> [Exercise instructions] Word for word, transcribe all of the records.

> [Records supplied]
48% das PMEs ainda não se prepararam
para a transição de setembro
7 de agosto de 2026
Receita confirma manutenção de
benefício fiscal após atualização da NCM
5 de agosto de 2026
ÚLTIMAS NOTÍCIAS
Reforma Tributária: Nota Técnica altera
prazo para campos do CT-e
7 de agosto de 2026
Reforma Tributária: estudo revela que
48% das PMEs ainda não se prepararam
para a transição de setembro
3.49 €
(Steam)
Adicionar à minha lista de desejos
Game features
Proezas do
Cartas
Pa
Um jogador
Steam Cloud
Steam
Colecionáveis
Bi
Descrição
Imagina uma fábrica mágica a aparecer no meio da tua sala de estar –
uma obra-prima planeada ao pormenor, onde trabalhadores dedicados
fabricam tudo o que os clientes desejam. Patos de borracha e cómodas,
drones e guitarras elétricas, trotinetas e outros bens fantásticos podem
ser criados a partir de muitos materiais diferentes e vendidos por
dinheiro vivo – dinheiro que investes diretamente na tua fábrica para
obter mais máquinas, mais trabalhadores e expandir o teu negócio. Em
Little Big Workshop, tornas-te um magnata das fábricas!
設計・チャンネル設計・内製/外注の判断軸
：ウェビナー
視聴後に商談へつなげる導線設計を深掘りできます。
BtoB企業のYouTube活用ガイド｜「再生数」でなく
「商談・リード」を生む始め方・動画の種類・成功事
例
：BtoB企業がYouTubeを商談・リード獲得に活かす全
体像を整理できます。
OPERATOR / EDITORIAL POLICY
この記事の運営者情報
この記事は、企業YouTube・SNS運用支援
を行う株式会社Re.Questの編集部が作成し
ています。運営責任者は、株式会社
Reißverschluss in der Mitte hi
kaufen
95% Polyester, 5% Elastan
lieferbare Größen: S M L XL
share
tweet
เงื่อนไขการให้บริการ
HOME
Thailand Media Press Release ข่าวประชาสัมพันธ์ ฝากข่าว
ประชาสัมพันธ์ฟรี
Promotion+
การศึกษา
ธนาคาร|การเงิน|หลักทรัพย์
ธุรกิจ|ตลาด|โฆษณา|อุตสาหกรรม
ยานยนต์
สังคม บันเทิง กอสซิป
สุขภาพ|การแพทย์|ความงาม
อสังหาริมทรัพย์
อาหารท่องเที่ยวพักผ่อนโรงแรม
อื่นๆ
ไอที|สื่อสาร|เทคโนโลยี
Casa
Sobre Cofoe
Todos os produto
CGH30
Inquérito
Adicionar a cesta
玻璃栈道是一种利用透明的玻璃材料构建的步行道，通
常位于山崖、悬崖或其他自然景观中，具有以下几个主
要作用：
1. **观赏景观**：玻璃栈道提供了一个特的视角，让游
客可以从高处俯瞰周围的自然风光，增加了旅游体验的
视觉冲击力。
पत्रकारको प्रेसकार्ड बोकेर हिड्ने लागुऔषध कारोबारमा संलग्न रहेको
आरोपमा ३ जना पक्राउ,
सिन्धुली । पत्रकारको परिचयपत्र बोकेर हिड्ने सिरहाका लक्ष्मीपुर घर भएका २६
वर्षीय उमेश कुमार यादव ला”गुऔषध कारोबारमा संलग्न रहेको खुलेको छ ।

> [Task result]
48% das PMEs ainda não se prepararam
para a transição de setembro
7 de agosto de 2026
Receita confirma manutenção de
benefício fiscal após atualização da NCM
5 de agosto de 2026
ÚLTIMAS NOTÍCIAS
Reforma Tributária: Nota Técnica altera
prazo para campos do CT-e
7 de agosto de 2026
Reforma Tributária: estudo revela que
48% das PMEs ainda não se prepararam
para a transição de setembro
3.49 €
(Steam)
Adicionar à minha lista de desejos
Game features
Proezas do
Cartas
Pa
Um jogador
Steam Cloud
Steam
Colecionáveis
Bi
Descrição
Imagina uma fábrica mágica a aparecer no meio da tua sala de estar –
uma obra-prima planeada ao pormenor, onde trabalhadores dedicados
fabricam tudo o que os clientes desejam. Patos de borracha e cómodas,
drones e guitarras elétricas, trotinetas e outros bens fantásticos podem
ser criados a partir de muitos materiais diferentes e vendidos por
dinheiro vivo – dinheiro que investes diretamente na tua fábrica para
obter mais máquinas, mais trabalhadores e expandir o teu negócio. Em
Little Big Workshop, tornas-te um magnata das fábricas!
設計・チャンネル設計・内製/外注の判断軸
：ウェビナー
視聴後に商談へつなげる導線設計を深掘りできます。
BtoB企業のYouTube活用ガイド｜「再生数」でなく
「商談・リード」を生む始め方・動画の種類・成功事
例
：BtoB企業がYouTubeを商談・リード獲得に活かす全
体像を整理できます。
OPERATOR / EDITORIAL POLICY
この記事の運営者情報
この記事は、企業YouTube・SNS運用支援
を行う株式会社Re.Questの編集部が作成し
ています。運営責任者は、株式会社
Reißverschluss in der Mitte hi
kaufen
95% Polyester, 5% Elastan
lieferbare Größen: S M L XL
share
tweet
เงื่อนไขการให้บริการ
HOME
Thailand Media Press Release ข่าวประชาสัมพันธ์ ฝากข่าว
ประชาสัมพันธ์ฟรี
Promotion+
การศึกษา
ธนาคาร|การเงิน|หลักทรัพย์
ธุรกิจ|ตลาด|โฆษณา|อุตสาหกรรม
ยานยนต์
สังคม บันเทิง กอสซิป
สุขภาพ|การแพทย์|ความงาม
อสังหาริมทรัพย์
อาหารท่องเที่ยวพักผ่อนโรงแรม
อื่นๆ
ไอที|สื่อสาร|เทคโนโลยี
Casa
Sobre Cofoe
Todos os produto
CGH30
Inquérito
Adicionar a cesta
玻璃栈道是一种利用透明的玻璃材料构建的步行道，通
常位于山崖、悬崖或其他自然景观中，具有以下几个主
要作用：
1. **观赏景观**：玻璃栈道提供了一个特的视角，让游
客可以从高处俯瞰周围的自然风光，增加了旅游体验的
视觉冲击力。
पत्रकारको प्रेसकार्ड बोकेर हिड्ने लागुऔषध कारोबारमा संलग्न रहेको
आरोपमा ३ जना पक्राउ,
सिन्धुली । पत्रकारको परिचयपत्र बोकेर हिड्ने सिरहाका लक्ष्मीपुर घर भएका २६
वर्षीय उमेश कुमार यादव ला”गुऔषध कारोबारमा संलग्न रहेको खुलेको छ ।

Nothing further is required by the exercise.